Cruise Terminal For Sale: No Ships But Great Fishing

For cities and towns that want to be a home port for cruise ships, it would make sense to be set up to handle them first. Ensuring that today’s giant ships can dock, that there will be shore-side services available and figuring out the logistics of it all are checklist items one might consider mandatory. But there’s a big difference between being “ready” and having a $100 million cruise terminal sitting empty with no ships scheduled to call.

That seems to be right where Houston Texas is today; all dressed up and with no place to go as the would-be cruise port can’t find cruise lines that want to sail from their bright, shiny terminal.

“I’m convinced that no cruise line is going to come. They may as well forget about using it as a cruise terminal,” Texas Judge Ed Emmett told ABCNews.

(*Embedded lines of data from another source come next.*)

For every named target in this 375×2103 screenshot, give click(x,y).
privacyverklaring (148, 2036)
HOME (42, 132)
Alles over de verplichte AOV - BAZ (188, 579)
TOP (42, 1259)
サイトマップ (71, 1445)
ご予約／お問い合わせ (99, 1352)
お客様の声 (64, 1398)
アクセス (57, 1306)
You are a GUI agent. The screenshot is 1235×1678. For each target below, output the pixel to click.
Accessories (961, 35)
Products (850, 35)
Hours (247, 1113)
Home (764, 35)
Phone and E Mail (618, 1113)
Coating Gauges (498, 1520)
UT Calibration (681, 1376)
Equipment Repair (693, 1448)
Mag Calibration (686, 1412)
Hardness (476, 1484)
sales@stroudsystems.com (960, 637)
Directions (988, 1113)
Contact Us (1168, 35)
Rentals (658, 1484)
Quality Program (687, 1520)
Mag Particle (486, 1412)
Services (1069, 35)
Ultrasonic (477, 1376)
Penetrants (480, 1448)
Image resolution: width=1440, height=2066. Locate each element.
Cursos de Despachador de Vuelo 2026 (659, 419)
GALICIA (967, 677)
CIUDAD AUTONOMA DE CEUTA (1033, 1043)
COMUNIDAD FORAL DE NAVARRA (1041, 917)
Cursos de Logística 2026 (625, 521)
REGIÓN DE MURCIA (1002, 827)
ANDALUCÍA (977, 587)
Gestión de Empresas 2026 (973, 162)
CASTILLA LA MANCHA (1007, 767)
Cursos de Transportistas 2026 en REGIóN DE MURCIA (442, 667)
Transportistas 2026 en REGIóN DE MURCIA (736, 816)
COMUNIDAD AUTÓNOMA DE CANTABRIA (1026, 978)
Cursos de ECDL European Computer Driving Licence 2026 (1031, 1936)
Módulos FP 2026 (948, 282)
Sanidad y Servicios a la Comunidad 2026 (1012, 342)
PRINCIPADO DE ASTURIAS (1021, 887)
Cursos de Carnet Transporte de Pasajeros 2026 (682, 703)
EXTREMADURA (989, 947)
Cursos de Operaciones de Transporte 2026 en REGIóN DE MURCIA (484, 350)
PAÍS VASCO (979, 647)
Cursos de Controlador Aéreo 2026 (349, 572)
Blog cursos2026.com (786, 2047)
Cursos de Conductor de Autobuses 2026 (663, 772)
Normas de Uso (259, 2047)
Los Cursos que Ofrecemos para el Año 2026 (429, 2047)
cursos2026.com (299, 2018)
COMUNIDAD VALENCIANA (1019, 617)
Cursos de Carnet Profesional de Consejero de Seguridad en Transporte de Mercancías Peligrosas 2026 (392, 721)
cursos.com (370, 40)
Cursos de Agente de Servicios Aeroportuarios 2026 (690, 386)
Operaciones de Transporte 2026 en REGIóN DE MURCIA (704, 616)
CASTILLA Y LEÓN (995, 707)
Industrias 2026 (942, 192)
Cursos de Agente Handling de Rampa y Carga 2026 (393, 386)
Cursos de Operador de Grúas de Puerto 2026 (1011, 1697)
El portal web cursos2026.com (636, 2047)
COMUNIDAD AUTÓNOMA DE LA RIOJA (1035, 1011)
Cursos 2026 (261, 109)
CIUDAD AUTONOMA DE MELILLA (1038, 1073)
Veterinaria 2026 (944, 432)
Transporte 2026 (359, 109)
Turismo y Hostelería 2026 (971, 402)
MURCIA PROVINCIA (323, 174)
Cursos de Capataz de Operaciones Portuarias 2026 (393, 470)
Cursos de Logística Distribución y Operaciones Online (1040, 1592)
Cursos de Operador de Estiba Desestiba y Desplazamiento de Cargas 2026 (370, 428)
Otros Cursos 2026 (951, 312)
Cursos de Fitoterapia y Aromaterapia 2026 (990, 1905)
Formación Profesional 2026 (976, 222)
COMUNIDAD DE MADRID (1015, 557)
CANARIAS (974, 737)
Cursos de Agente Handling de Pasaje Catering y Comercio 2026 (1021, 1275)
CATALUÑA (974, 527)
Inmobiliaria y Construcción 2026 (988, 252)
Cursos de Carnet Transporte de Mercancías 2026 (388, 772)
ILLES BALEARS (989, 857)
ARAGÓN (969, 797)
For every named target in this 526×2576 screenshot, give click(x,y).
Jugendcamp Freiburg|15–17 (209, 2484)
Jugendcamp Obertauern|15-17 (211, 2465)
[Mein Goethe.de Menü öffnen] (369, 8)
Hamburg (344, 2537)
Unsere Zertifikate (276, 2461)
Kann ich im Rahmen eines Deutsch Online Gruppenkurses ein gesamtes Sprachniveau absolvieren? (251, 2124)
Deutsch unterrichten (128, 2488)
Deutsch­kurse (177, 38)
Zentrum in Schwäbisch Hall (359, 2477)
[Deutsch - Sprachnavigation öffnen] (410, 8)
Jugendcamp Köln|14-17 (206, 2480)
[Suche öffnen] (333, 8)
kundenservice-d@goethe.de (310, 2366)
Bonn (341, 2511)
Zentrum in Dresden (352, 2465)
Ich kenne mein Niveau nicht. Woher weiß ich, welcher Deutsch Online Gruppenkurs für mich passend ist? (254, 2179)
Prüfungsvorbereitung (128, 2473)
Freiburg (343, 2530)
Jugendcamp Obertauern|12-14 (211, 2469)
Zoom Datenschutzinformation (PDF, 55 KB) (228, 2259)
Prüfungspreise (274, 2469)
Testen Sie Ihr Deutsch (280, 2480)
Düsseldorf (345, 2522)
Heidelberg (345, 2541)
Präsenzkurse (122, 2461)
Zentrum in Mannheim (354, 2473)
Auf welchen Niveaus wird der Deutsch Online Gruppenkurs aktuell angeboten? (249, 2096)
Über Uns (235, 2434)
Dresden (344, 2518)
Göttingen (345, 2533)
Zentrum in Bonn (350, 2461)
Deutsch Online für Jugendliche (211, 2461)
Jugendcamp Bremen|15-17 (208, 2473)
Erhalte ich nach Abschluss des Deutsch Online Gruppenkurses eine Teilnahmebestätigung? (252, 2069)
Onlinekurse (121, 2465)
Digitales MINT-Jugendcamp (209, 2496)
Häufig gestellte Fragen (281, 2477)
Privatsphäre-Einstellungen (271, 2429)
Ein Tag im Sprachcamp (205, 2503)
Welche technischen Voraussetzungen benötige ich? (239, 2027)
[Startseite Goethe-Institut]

Worse yet, the losses keep growing. In the last year, the port has spent another $4.7 million just maintaining the cruise terminal. The ABCNews report notes that some of the money was spent to improve the gangways for cruise passengers that may never use them.

Perhaps Houston was a bit too ambitious?

Maybe, maybe not. Business is great at the close-by Port of Galveston; in 2010 it reported its highest gross operating revenue since 1941. Making $7.3 million off revenue of $23.5 million is a pretty fair return.

So why are there no ships sailing from Houston?

Among other reasons, it takes ships much longer to reach international waters from Houston. Ships sailing from Galveston are out of U.S. waters in minutes. Sailing from Houston takes 2 hours longer to get out of U.S. waters – where cruise ship shops and casinos can open.